╭─ Data for this task
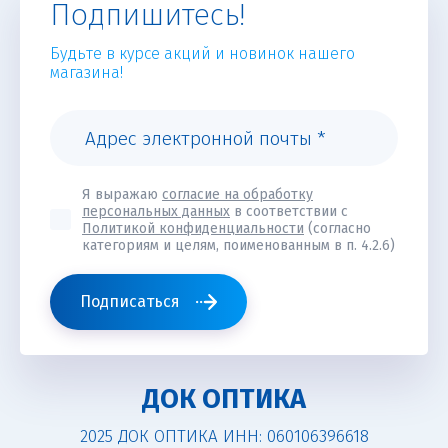
Подпишитесь!
Будьте в курсе акций и новинок нашего
магазина!
Я выражаю
согласие на обработку
персональных данных
в соответствии с
Политикой конфиденциальности
(согласно
категориям и целям, поименованным в п. 4.2.6)
Подписаться
ДОК ОПТИКА
2025 ДОК ОПТИКА ИНН: 060106396618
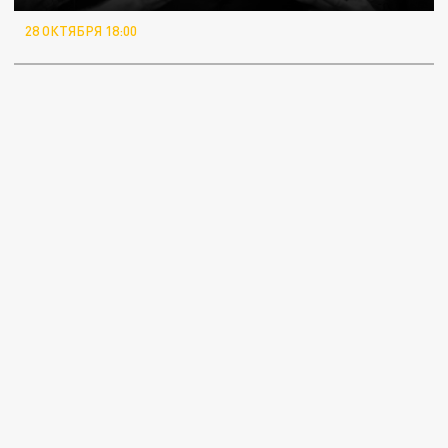
28 ОКТЯБРЯ 18:00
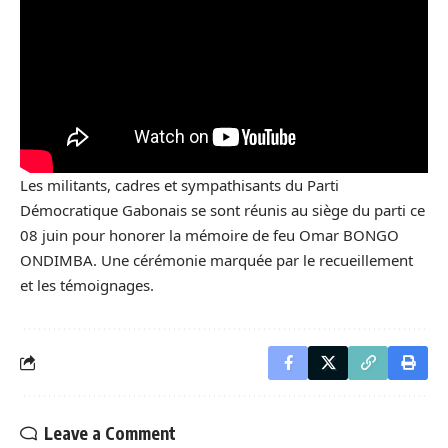
Les militants, cadres et sympathisants du Parti
Démocratique Gabonais se sont réunis au siège du parti ce
08 juin pour honorer la mémoire de feu Omar BONGO
ONDIMBA. Une cérémonie marquée par le recueillement
et les témoignages.
Leave a Comment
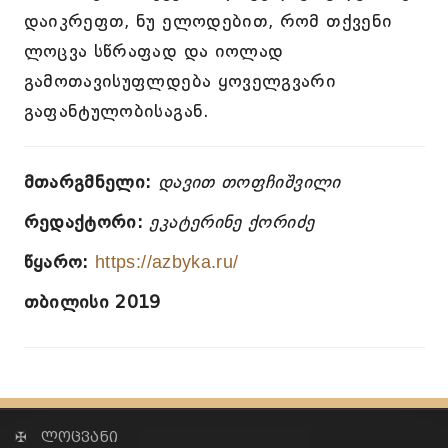
დაიკრეფთ, ნუ ელოდებით, რომ თქვენი
ლოცვა სწრაფად და იოლად
გამოთავისუფლდება ყოველგვარი
გაფანტულობისაგან.
მთარგმნელი:
დავით თოფჩიშვილი
რედაქტორი:
ეკატერინე ქორიძე
წყარო:
https://azbyka.ru/
თბილისი 2019
✠ ლოცვანი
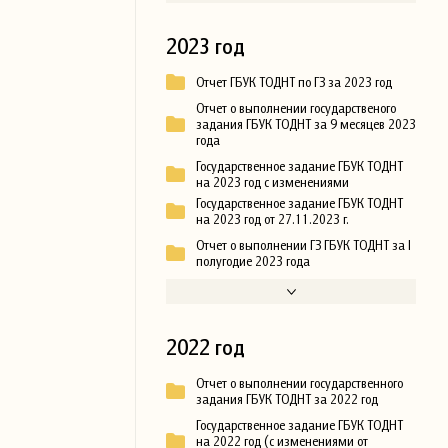
2023 год
Отчет ГБУК ТОДНТ по ГЗ за 2023 год
Отчет о выполнении государственого
задания ГБУК ТОДНТ за 9 месяцев 2023
года
Государственное задание ГБУК ТОДНТ
на 2023 год с изменениями
Государственное задание ГБУК ТОДНТ
на 2023 год от 27.11.2023 г.
Отчет о выполнении ГЗ ГБУК ТОДНТ за I
полугодие 2023 года
2022 год
Отчет о выполнении государственного
задания ГБУК ТОДНТ за 2022 год
Государственное задание ГБУК ТОДНТ
на 2022 год (с изменениями от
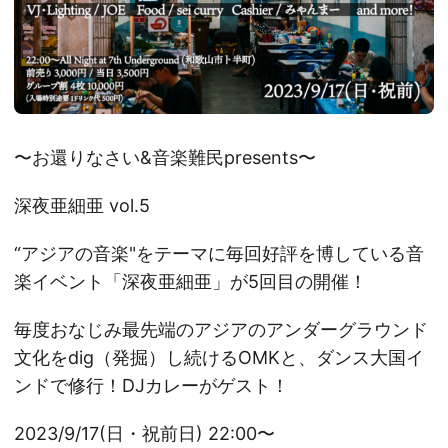
〜お還りなさい&音楽難民presents〜
深夜亜細亜 vol.5
“アジアの音楽"をテーマに毎回好評を博している音
楽イベント「深夜亜細亜」が5回目の開催！
毎度おなじみ最先端のアジアのアンダーグラウンド
文化をdig（発掘）し続けるOMKと、ダンス大国イ
ンドで修行！DJカレーがゲスト！
2023/9/17(日・祝前日) 22:00〜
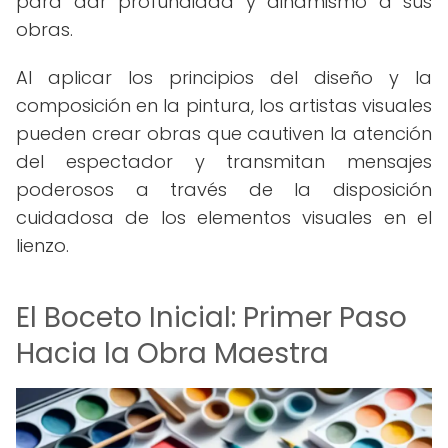
para dar profundidad y dinamismo a sus
obras.
Al aplicar los principios del diseño y la
composición en la pintura, los artistas visuales
pueden crear obras que cautiven la atención
del espectador y transmitan mensajes
poderosos a través de la disposición
cuidadosa de los elementos visuales en el
lienzo.
El Boceto Inicial: Primer Paso
Hacia la Obra Maestra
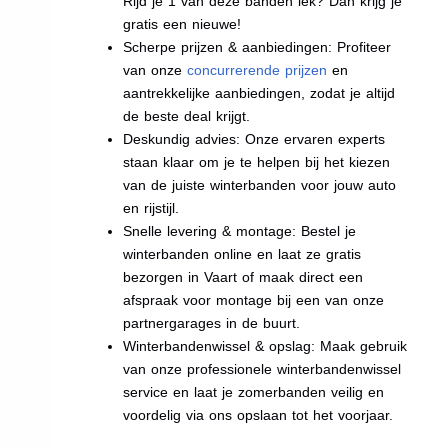
Rijd je 1 van deze banden lek? Dan krijg je
gratis een nieuwe!
Scherpe prijzen & aanbiedingen: Profiteer
van onze
concurrerende prijzen
en
aantrekkelijke aanbiedingen, zodat je altijd
de beste deal krijgt.
Deskundig advies: Onze ervaren experts
staan klaar om je te helpen bij het kiezen
van de juiste winterbanden voor jouw auto
en rijstijl.
Snelle levering & montage: Bestel je
winterbanden online en laat ze gratis
bezorgen in Vaart of maak direct een
afspraak voor montage bij een van onze
partnergarages in de buurt.
Winterbandenwissel & opslag: Maak gebruik
van onze professionele winterbandenwissel
service en laat je zomerbanden veilig en
voordelig via ons opslaan tot het voorjaar.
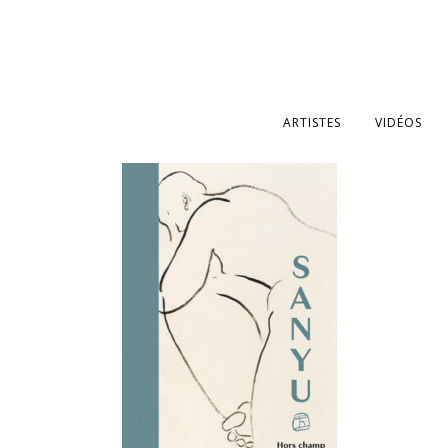
ARTISTES
VIDÉOS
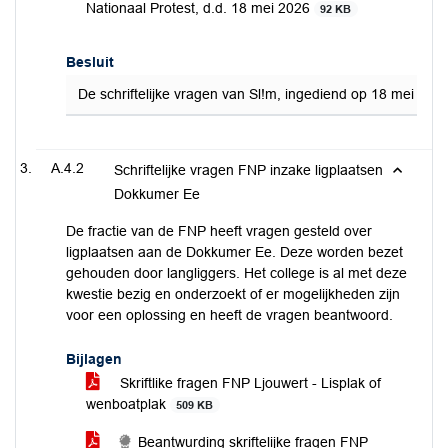
Nationaal Protest, d.d. 18 mei 2026
92 KB
Besluit
De schriftelijke vragen van Sl!m, ingediend op 18 mei 20
A.4.2
Schriftelijke vragen FNP inzake ligplaatsen
Dokkumer Ee
De fractie van de FNP heeft vragen gesteld over
ligplaatsen aan de Dokkumer Ee. Deze worden bezet
gehouden door langliggers. Het college is al met deze
kwestie bezig en onderzoekt of er mogelijkheden zijn
voor een oplossing en heeft de vragen beantwoord.
Bijlagen
Skriftlike fragen FNP Ljouwert - Lisplak of
wenboatplak
509 KB
Beantwurding skriftelijke fragen FNP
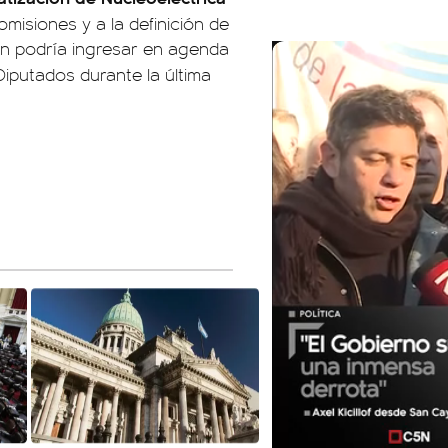
omisiones y a la definición de
ién podría ingresar en agenda
Diputados durante la última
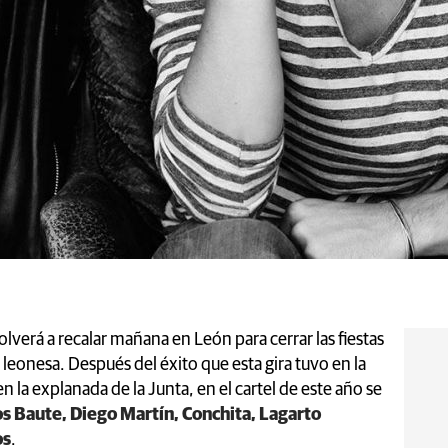
volverá a recalar mañana en León para cerrar las fiestas
l leonesa. Después del éxito que esta gira tuvo en la
la explanada de la Junta, en el cartel de este año se
os Baute, Diego Martín, Conchita, Lagarto
os
.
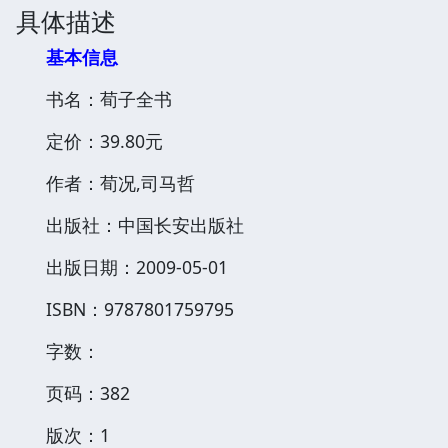
具体描述
基本信息
书名：荀子全书
定价：39.80元
作者：荀况,司马哲
出版社：中国长安出版社
出版日期：2009-05-01
ISBN：9787801759795
字数：
页码：382
版次：1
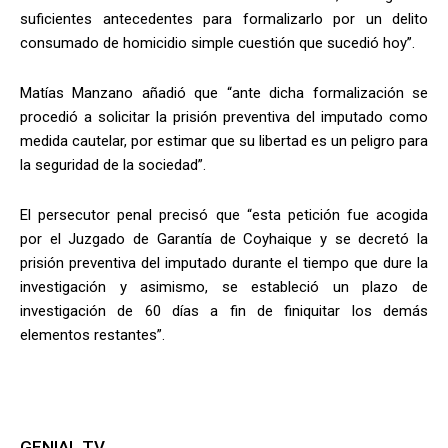
suficientes antecedentes para formalizarlo por un delito
consumado de homicidio simple cuestión que sucedió hoy”.
Matías Manzano añadió que “ante dicha formalización se
procedió a solicitar la prisión preventiva del imputado como
medida cautelar, por estimar que su libertad es un peligro para
la seguridad de la sociedad”.
El persecutor penal precisó que “esta petición fue acogida
por el Juzgado de Garantía de Coyhaique y se decretó la
prisión preventiva del imputado durante el tiempo que dure la
investigación y asimismo, se estableció un plazo de
investigación de 60 días a fin de finiquitar los demás
elementos restantes”.
GENIAL TV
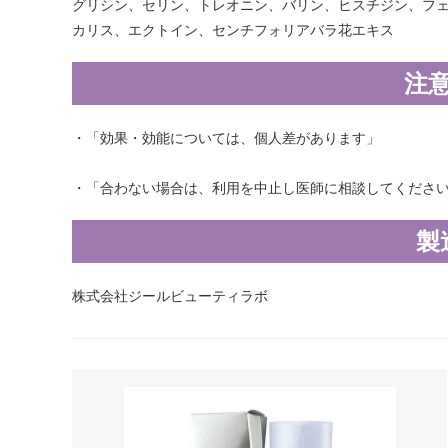
グリシン、セリン、トレオニン、バリン、ヒスチジン、フ
カリス、エクトイン、センチフォリアバラ花エキス
注
・「効果・効能については、個人差があります」
・「合わない場合は、利用を中止し医師に相談してくださ
製
株式会社ジールビューティラボ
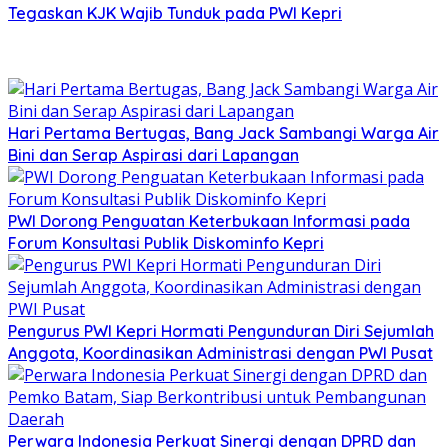
Tegaskan KJK Wajib Tunduk pada PWI Kepri
Hari Pertama Bertugas, Bang Jack Sambangi Warga Air
Bini dan Serap Aspirasi dari Lapangan
PWI Dorong Penguatan Keterbukaan Informasi pada
Forum Konsultasi Publik Diskominfo Kepri
Pengurus PWI Kepri Hormati Pengunduran Diri Sejumlah
Anggota, Koordinasikan Administrasi dengan PWI Pusat
Perwara Indonesia Perkuat Sinergi dengan DPRD dan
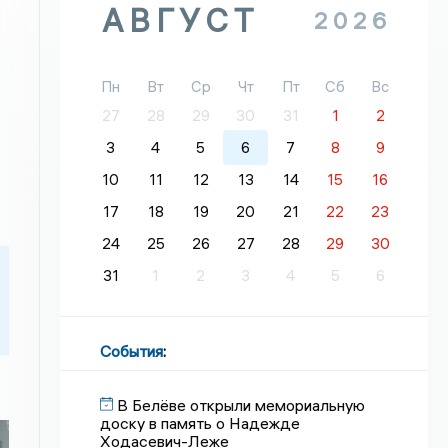
АВГУСТ
2026
Пн
Вт
Ср
Чт
Пт
Сб
Вс
27
28
29
30
31
1
2
3
4
5
6
7
8
9
10
11
12
13
14
15
16
17
18
19
20
21
22
23
24
25
26
27
28
29
30
31
1
2
3
4
5
6
События
:
В Белёве открыли мемориальную
доску в память о Надежде
Ходасевич-Леже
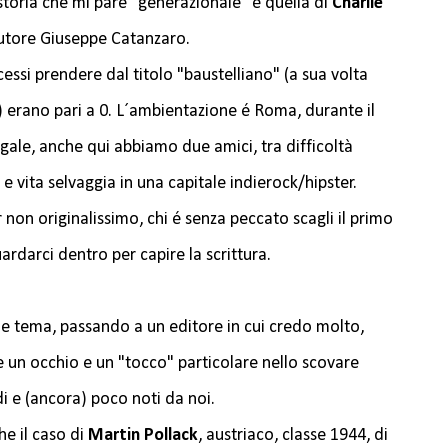
 storia che mi pare "generazionale" é quella di
Charlie
autore Giuseppe Catanzaro.
essi prendere dal titolo "baustelliano" (a sua volta
 erano pari a 0. L´ambientazione é Roma, durante il
egale, anche qui abbiamo due amici, tra difficoltà
 e vita selvaggia in una capitale indierock/hipster.
 non originalissimo, chi é senza peccato scagli il primo
rdarci dentro per capire la scrittura.
 tema, passando a un editore in cui credo molto,
 un occhio e un "tocco" particolare nello scovare
di e (ancora) poco noti da noi.
e il caso di
Martin Pollack
, austriaco, classe 1944, di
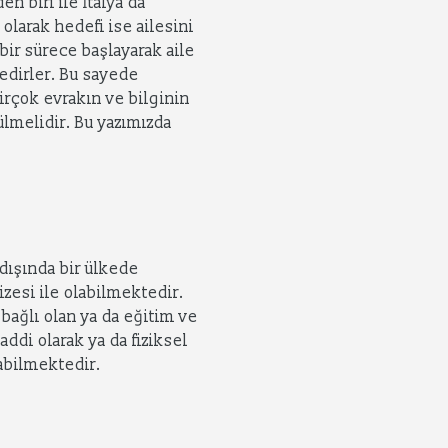
n biri ile İtalya’da
olarak hedefi ise ailesini
bir sürece başlayarak aile
tedirler. Bu sayede
irçok evrakın ve bilginin
ülmelidir. Bu yazımızda
 dışında bir ülkede
izesi ile olabilmektedir.
 bağlı olan ya da eğitim ve
ddi olarak ya da fiziksel
abilmektedir.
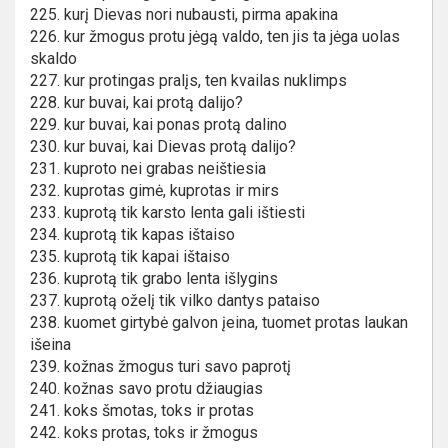
225. kurį Dievas nori nubausti, pirma apakina
226. kur žmogus protu jėgą valdo, ten jis ta jėga uolas
skaldo
227. kur protingas pralįs, ten kvailas nuklimps
228. kur buvai, kai protą dalijo?
229. kur buvai, kai ponas protą dalino
230. kur buvai, kai Dievas protą dalijo?
231. kuproto nei grabas neištiesia
232. kuprotas gimė, kuprotas ir mirs
233. kuprotą tik karsto lenta gali ištiesti
234. kuprotą tik kapas ištaiso
235. kuprotą tik kapai ištaiso
236. kuprotą tik grabo lenta išlygins
237. kuprotą oželį tik vilko dantys pataiso
238. kuomet girtybė galvon įeina, tuomet protas laukan
išeina
239. kožnas žmogus turi savo paprotį
240. kožnas savo protu džiaugias
241. koks šmotas, toks ir protas
242. koks protas, toks ir žmogus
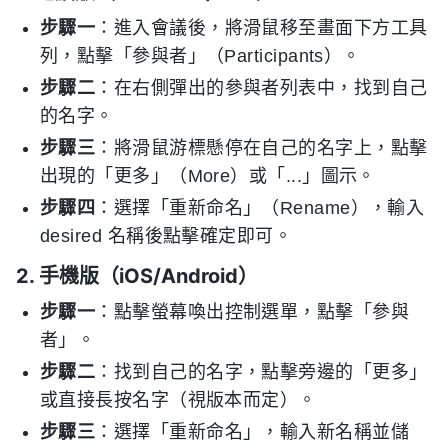
步驟一
：進入會議後，將滑鼠移至畫面下方工具
列，點擊「參與者」（Participants）。
步驟二
：在右側彈出的參與者列表中，找到自己
的名字。
步驟三
：將滑鼠游標懸停在自己的名字上，點擊
出現的「更多」（More）或「...」圖示。
步驟四
：選擇「重新命名」（Rename），輸入
desired 名稱後點擊確定即可。
2. 手機版（iOS/Android）
步驟一
：點擊螢幕喚出控制選單，點擊「參與
者」。
步驟二
：找到自己的名字，點擊旁邊的「更多」
或直接長按名字（視版本而定）。
步驟三
：選擇「重新命名」，輸入新名稱並儲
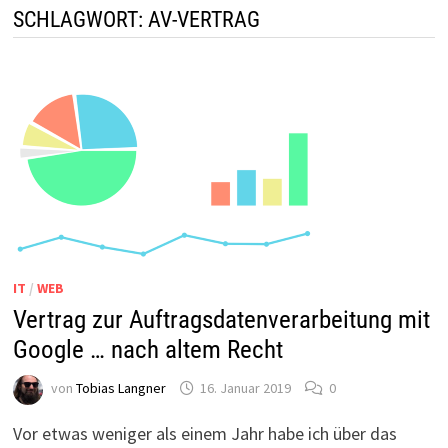
SCHLAGWORT:
AV-VERTRAG
IT
/
WEB
Vertrag zur Auftragsdatenverarbeitung mit
Google … nach altem Recht
von
Tobias Langner
16. Januar 2019
0
Vor etwas weniger als einem Jahr habe ich über das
╰─
→ **Task**:
Look at the records above. Copy every line where the string "kožnas" occurs.

→ **Response for this exercise**:
239. kožnas žmogus turi savo paprotį
240. kožnas savo protu džiaugias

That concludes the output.